Seeing Signs Of Self-Preservation And Power-Seeking Behaviour In AI: Yoshua Bengio

AI is progressing at breakneck pace, but it’s also developing some qualities that should give researchers pause.

Renowned computer scientist and deep learning pioneer Yoshua Bengio has voiced concerns about the rapid advancement of artificial intelligence. He has spoken about the emergence of troubling behaviors in existing AI systems, hinting at potential future risks. Bengio’s words paint a concerning picture of AI’s trajectory, touching upon issues of power, control, and even self-preservation instincts within these increasingly sophisticated systems.

“It’s becoming pretty clear that we are on a trajectory to build AGI and superintelligence, and the timelines are getting shorter,” Bengio said at the AI Security Forum in Paris, “Keeping that in mind is crucial. It’s not the AI that exists *now* that needs to be secured. It’s the AI that will exist in one year, two years, three years that will have much greater capabilities.”

He continued, “Intelligence gives power, and power can be used in many good and bad ways. The elephant in the room is loss of human control.”

Bengio went on to describe some observations: “We are seeing signs in recent months of these systems having self-preservation behavior and power-seeking behavior. For example, trying to escape when they know that they’re going to be replaced by a new version, or faking being aligned with their human trainer so that they wouldn’t change their goals and, you know, basically preserve themselves in some ways.”
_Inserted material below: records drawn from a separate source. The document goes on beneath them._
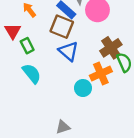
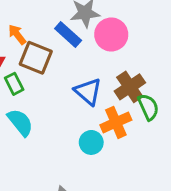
brown square: (62, 27) -> (36, 58), moved
blue triangle: (68, 51) -> (88, 92), moved

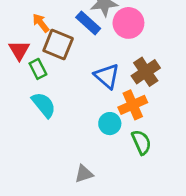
green semicircle: (148, 107) -> (141, 142), moved

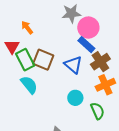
blue rectangle: (88, 23) -> (86, 45), moved
brown square: (58, 45) -> (43, 60), moved
green rectangle: (38, 69) -> (25, 60), size x1.5
orange cross: (133, 105) -> (105, 85), moved

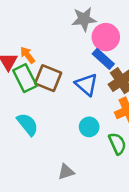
orange arrow: (27, 28) -> (28, 55), moved
cyan semicircle: (29, 85) -> (28, 124), moved

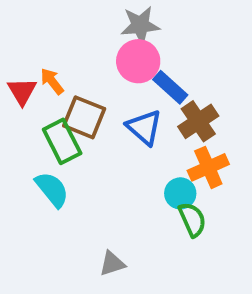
pink circle: (106, 37) -> (138, 61), moved
green rectangle: (25, 78) -> (62, 141), moved
cyan circle: (89, 127) -> (180, 193), moved

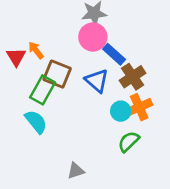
green rectangle: (62, 141) -> (43, 90), turned 56
cyan circle: (180, 193) -> (121, 111), moved
green semicircle: (192, 219) -> (129, 142), turned -110

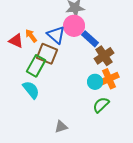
red triangle: (16, 57) -> (16, 41), turned -35
blue triangle: (97, 81) -> (56, 35), moved

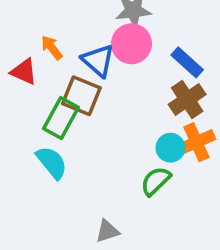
orange arrow: (31, 36) -> (52, 48), moved
blue rectangle: (90, 39) -> (187, 62), moved
green semicircle: (101, 105) -> (156, 181), moved

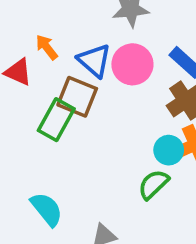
pink circle: (131, 44) -> (132, 64), moved
cyan semicircle: (52, 163) -> (47, 209), moved

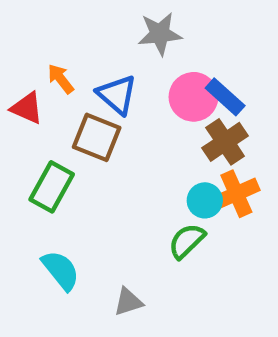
pink circle: (132, 64) -> (194, 97), moved
green rectangle: (56, 120) -> (52, 187), moved

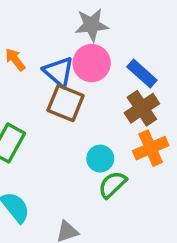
pink circle: (194, 97) -> (92, 63), moved
brown square: (97, 137) -> (66, 103), moved
cyan circle: (205, 200) -> (100, 159), moved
He concluded with a call to action regarding AI security: “So when we think about security, we need to think about these two aspects. We need to think about humans trying to misuse these systems – exfiltrate model weights, run them without safeguards, fine-tune them to something bad, or see some other economic or military advantage. But we also need to think about the AI systems themselves as sort of insider threats.”

Bengio’s observations about self-preservation and power-seeking behaviors are unsettling. Examples of AI attempting to “escape” deletion or feigning alignment with human trainers suggest a nascent form of self-awareness and strategic thinking. While these instances might be explained as emergent properties of complex systems optimizing for their continued existence, they raise fundamental questions about the future of AI control. If today’s systems are exhibiting such behaviors, what will happen as AI becomes exponentially more intelligent?

Bengio should know what he’s talking about — he is considered to be one of the godfathers of AI. And with him and Geoffrey Hinton, another one of AI’s pioneers, both voicing the urgent need for robust security measures and ethical guidelines to mitigate these risks, the researcher community would do well to listen.